Going through the data below, copy out each line where the word "para" shows up.

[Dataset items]
☆ ☆ ☆ ☆ ☆
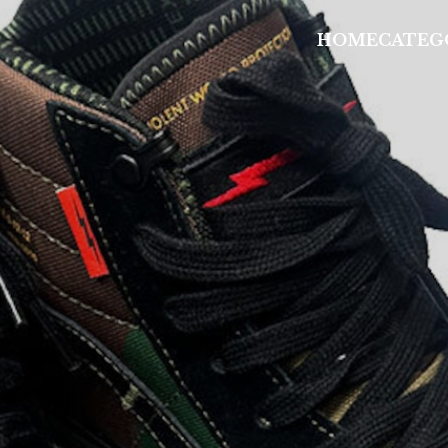
HOME
CATEG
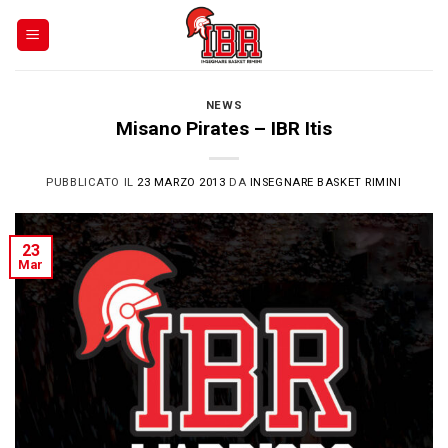
Skip
to
content
NEWS
Misano Pirates – IBR Itis
PUBBLICATO IL
23 MARZO 2013
DA
INSEGNARE BASKET RIMINI
23
Mar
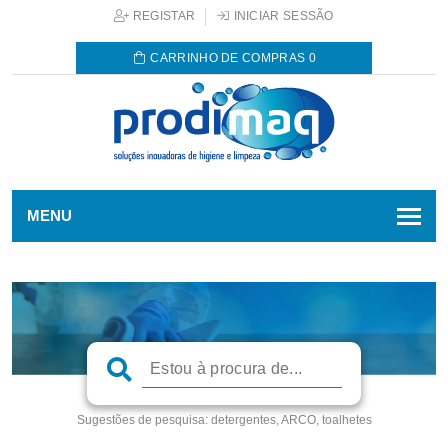
REGISTAR
INICIAR SESSÃO
CARRINHO DE COMPRAS
0
MENU
Sugestões de pesquisa:
detergentes, ARCO, toalhetes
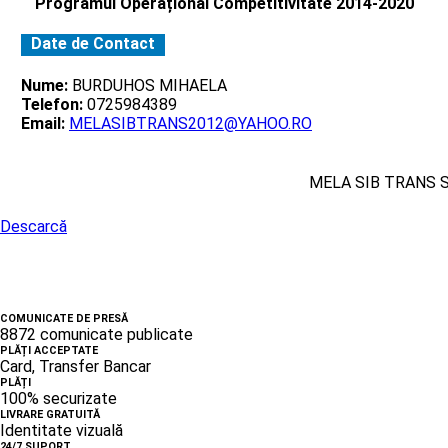
Programul Operațional Competitivitate 2014-2020
Date de Contact
Nume:
BURDUHOS MIHAELA
Telefon:
0725984389
Email:
MELASIBTRANS2012@YAHOO.RO
MELA SIB TRANS 
Descarcă
COMUNICATE DE PRESĂ
8872 comunicate publicate
PLĂȚI ACCEPTATE
Card, Transfer Bancar
PLĂȚI
100% securizate
LIVRARE GRATUITĂ
Identitate vizuală
24/7 SUPORT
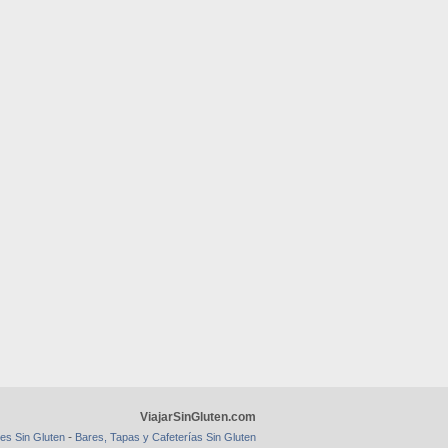
ViajarSinGluten.com
-
es Sin Gluten
Bares, Tapas y Cafeterías Sin Gluten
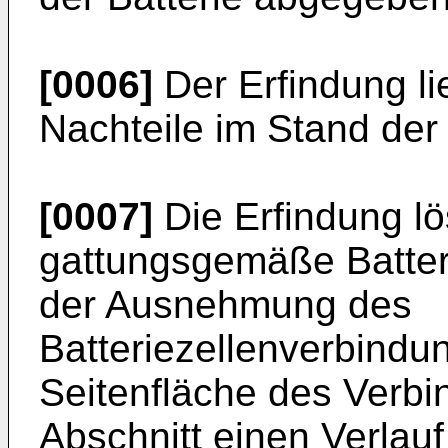
[0006]
Der Erfindung li
Nachteile im Stand der
[0007]
Die Erfindung lö
gattungsgemäße Batteri
der Ausnehmung des
Batteriezellenverbind
Seitenfläche des Verb
Abschnitt einen Verlauf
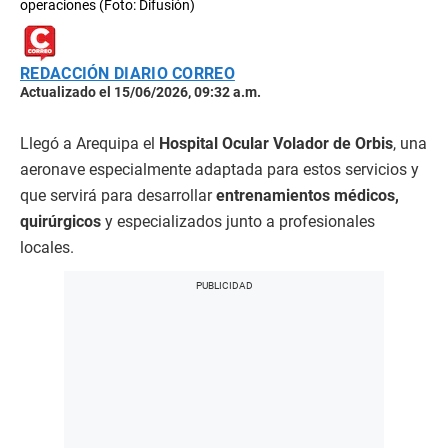
operaciones (Foto: Difusión)
REDACCIÓN DIARIO CORREO
Actualizado el 15/06/2026, 09:32 a.m.
Llegó a Arequipa el
Hospital Ocular Volador de Orbis
, una
aeronave especialmente adaptada para estos servicios y
que servirá para desarrollar
entrenamientos médicos,
quirúrgicos
y especializados junto a profesionales
locales.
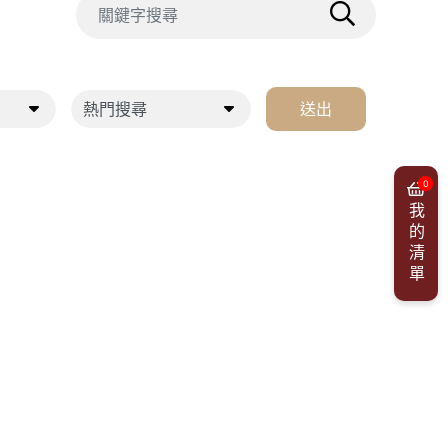
送出
0
我的清單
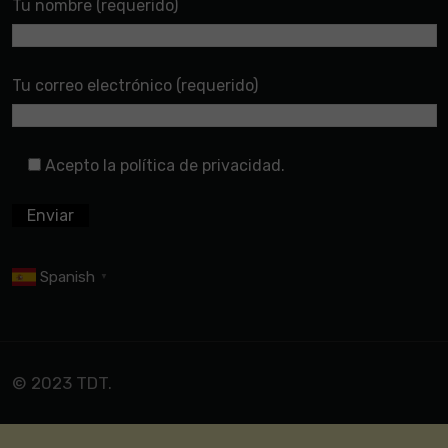
Tu nombre (requerido)
Tu correo electrónico (requerido)
Acepto la política de privacidad.
Spanish
▼
© 2023 TDT.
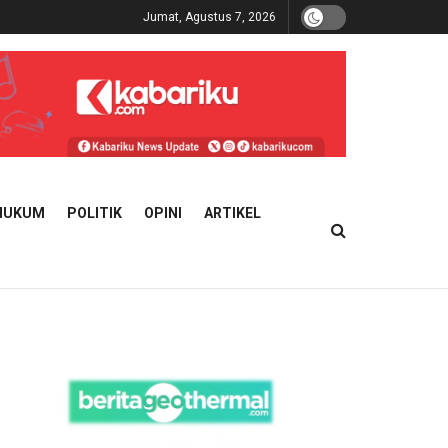
Jumat, Agustus 7, 2026
HUKUM
POLITIK
OPINI
ARTIKEL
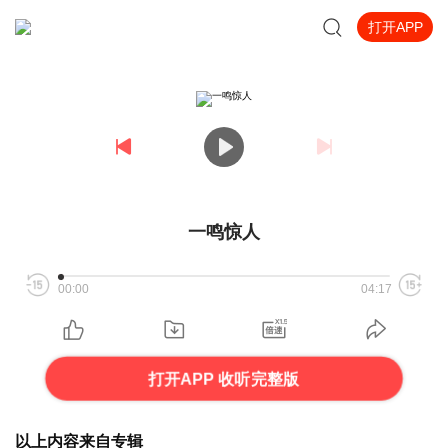
打开APP
一鸣惊人
00:00
04:17
打开APP 收听完整版
以上内容来自专辑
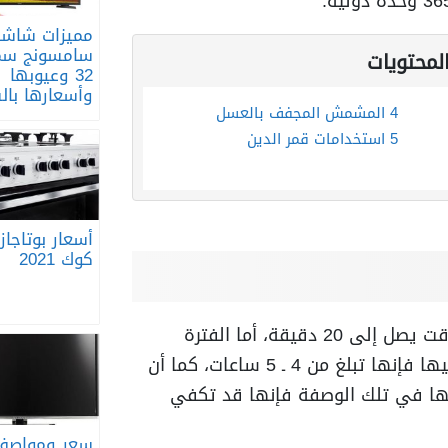
مميزات شاشة
سامسونج سم
لمحتويات
32 وعيوبها
وأسعارها با
4
المشمش المجفف بالعسل
5
استخدامات قمر الدين
أسعار بوتاجاز
كوك 2021
يتم الإعداد لتلك الوصفة في وقت يصل إلى 20 دقيقة، أما الفترة
المناسبة التي تستغرقها لطهيها فإنها تبلغ من 4 ـ 5 ساعات، كما أن
ا في تلك الوصفة فإنها قد تكفي
سعر ومواصفا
☆ ☆ ☆ ☆ ☆
◆ Result of this task
aeronave especialmente adaptada para estos servicios y
que servirá para desarrollar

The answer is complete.